* _Your goal_:
A faithful transcription of all the data, images excluded, is the required answer.

[Available records — start]

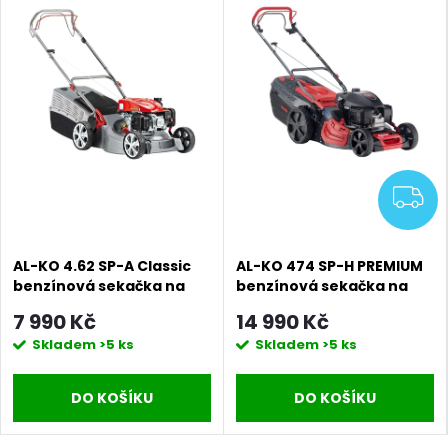
Z
AL-KO 4.62 SP-A Classic
AL-KO 474 SP-H PREMIUM
benzínová sekačka na
benzínová sekačka na
trávu
trávu
7 990 Kč
14 990 Kč
Skladem
>5 ks
Skladem
>5 ks
DO KOŠÍKU
DO KOŠÍKU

[Available records — finish]

* _Result of the exercise_:
Z
AL-KO 4.62 SP-A Classic
AL-KO 474 SP-H PREMIUM
benzínová sekačka na
benzínová sekačka na
trávu
trávu
7 990 Kč
14 990 Kč
Skladem
>5 ks
Skladem
>5 ks
DO KOŠÍKU
DO KOŠÍKU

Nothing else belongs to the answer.